At 150th overall the Canadiens selected Mikhail Grabovsky, a former teammate of 2003 first round pick
Andrei Kostitsyn with the Belarus Junior National Team, coming off a solid rookie year in the Russian Super League. With several household names still on board, many were shaking their heads at this selection, but the Canadiens scouting staff must have seen something of interest in Grabovsky when scouting Kostitsyn. When the
2004-05 season began, the 20-year-old Grabovsky stepped up his play and was able to find success in his offensive production. In less then half the games
compared to last season, Grabovsky was able to reach his total goal production,
and is second on the team in goals scored while being the youngest player by a considerable margin. Grabovsky’s offensive success has to be a delight to the Canadiens team of scouts, but this wouldn’t be the only player starting off the season with a bang.

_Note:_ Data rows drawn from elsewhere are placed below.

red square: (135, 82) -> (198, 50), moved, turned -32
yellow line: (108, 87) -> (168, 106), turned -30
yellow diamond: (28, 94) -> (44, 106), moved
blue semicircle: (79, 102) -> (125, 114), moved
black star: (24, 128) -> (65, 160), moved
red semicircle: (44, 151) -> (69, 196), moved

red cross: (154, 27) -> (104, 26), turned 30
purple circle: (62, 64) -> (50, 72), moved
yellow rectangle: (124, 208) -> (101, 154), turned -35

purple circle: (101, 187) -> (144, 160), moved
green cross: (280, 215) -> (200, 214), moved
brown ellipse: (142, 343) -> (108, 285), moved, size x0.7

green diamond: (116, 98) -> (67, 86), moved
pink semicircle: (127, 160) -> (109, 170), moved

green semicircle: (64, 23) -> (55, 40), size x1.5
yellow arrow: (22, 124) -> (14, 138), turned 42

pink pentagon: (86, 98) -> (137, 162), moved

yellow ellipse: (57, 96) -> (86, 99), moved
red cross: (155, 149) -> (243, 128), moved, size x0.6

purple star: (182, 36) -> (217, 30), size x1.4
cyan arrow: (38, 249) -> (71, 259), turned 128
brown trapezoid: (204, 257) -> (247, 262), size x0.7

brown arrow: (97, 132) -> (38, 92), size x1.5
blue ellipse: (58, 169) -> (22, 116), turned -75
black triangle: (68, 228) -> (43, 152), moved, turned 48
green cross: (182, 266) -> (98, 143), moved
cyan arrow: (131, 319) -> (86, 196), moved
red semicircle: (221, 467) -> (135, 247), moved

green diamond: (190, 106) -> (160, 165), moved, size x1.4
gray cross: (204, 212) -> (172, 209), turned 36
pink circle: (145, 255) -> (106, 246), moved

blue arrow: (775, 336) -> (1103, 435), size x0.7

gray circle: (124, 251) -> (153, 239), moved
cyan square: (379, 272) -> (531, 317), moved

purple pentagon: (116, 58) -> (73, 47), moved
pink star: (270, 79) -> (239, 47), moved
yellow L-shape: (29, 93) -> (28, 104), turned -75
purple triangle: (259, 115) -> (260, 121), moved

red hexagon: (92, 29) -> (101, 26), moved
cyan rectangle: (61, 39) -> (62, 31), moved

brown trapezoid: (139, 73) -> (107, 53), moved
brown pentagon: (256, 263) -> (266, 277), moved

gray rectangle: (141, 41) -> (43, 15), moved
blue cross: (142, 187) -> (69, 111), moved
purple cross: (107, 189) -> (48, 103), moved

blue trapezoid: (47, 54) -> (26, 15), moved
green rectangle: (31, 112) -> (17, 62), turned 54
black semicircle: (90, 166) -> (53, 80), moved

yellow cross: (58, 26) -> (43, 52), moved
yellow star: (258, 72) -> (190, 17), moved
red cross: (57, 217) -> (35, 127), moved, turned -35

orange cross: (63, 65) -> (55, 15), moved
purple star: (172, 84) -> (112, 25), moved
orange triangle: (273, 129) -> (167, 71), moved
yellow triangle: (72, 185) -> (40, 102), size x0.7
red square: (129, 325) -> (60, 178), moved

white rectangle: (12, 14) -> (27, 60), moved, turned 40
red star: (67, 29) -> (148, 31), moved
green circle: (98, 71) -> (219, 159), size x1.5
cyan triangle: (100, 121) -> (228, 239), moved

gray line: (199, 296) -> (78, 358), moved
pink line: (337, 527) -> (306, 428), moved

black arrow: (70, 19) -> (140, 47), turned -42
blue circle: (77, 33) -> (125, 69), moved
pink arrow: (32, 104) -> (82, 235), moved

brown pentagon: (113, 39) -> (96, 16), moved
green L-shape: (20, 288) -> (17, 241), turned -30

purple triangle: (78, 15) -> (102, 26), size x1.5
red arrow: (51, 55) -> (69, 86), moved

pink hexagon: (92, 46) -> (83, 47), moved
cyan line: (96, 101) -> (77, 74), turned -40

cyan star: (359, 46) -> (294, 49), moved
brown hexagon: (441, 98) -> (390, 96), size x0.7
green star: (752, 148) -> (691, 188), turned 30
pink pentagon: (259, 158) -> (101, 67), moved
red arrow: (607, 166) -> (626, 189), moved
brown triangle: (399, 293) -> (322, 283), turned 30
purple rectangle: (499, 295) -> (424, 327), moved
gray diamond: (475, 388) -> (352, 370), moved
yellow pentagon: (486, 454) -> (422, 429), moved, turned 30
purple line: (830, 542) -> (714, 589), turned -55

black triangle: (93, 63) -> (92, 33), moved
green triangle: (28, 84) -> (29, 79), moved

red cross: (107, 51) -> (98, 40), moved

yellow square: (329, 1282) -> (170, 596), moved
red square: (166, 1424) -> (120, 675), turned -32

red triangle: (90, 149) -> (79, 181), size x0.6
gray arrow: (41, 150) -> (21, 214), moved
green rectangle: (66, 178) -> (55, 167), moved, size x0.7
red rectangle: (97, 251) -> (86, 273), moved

At 246th overall the Canadiens selected Greg Stewart who was playing fourth line right wing duty for the Peterborough Petes of the OHL, a teammate of
a 2003 selection, defenseman Mark Flood. Another unknown pick, Stewart had recorded only four goals and
10 points in his rookie year for the Petes. Stewart made a strong impression at the Canadiens development and rookie camp this summer, showing a solid physical game and work ethic
and a rocket of a slap shot. It only took Stewart less than a quarter of games played this year to reach a career high in goals and surpass those totals while continuing to play a sound physical
Another player off to a great start is the Canadiens first pick, 18th overall, Kyle Chipchura, who also was very solid in his first professional rookie camp, and displayed impressive work ethic and character. Chipchura looked to show why he was ranked so high by the CSB before sustaining a bad groin injury that hampered his play for most of the second half of the season. So far this year, Chipchura has shown that his offensive game has been underrated as he is tied for the team leading in scoring and is one of the top
scorers in the WHL as well. This has to be great news for Gainey and the scouting staff, as they know the organization sorely needs a big, strong, hard working center like Chipchura
in the depth charts.
At 212th overall, the Canadiens selected Jon Gleed, a 20-year-old
defenseman and teammate of 2003 pick Ryan O’Byrne. He was another player
who was passed over in the last two entry drafts. After only getting one point in his freshman year and six points all of last season, Gleed opened the
2004-05 season with a three-point night, a career high for him. Canadiens staff must have seen something in Gleed they liked while watching Ryan O’Byrne, and they are well aware of the outstanding hockey program Cornell
has, their defensive approach to the game as well as high academic standards.
Also of note, the Canadiens fifth pick of the draft, Loic Lacasse, who played more of a backup role for Drakkar last season, is currently the starting goalie for Drakkar getting valuable experience and ice time while seeing a lot of rubber thrown his way on a struggling Baie-Comeau team. The Canadiens second pick,
84th overall, Alexi Yemelin has made the jump from being a regular in the Russian High league as a
17-year-old, to slowly getting ice time in the Russian Super league, as the youngest player on the team.
JT Wyman was another unknown pick, as a standout in the USHS system, playing for the Blake school in the hockey
breeding grounds of Minnesota. Wyman has just played his first game in the NCAA, playing for the highly ranked Dartmouth College, and getting a regular shift on a strong team with three drafted forward freshman in the lineup as well. The final pick for the Canadiens,
Alexandre Dulac-Lemelin has not had the kind of success as some of the other Hab picks, but he does lead the
Baie-Comeau Drakkar’s defense in plus/minus and is second in points among defensemen as well. Overager
Mark Streit continues to find success in the LNSw.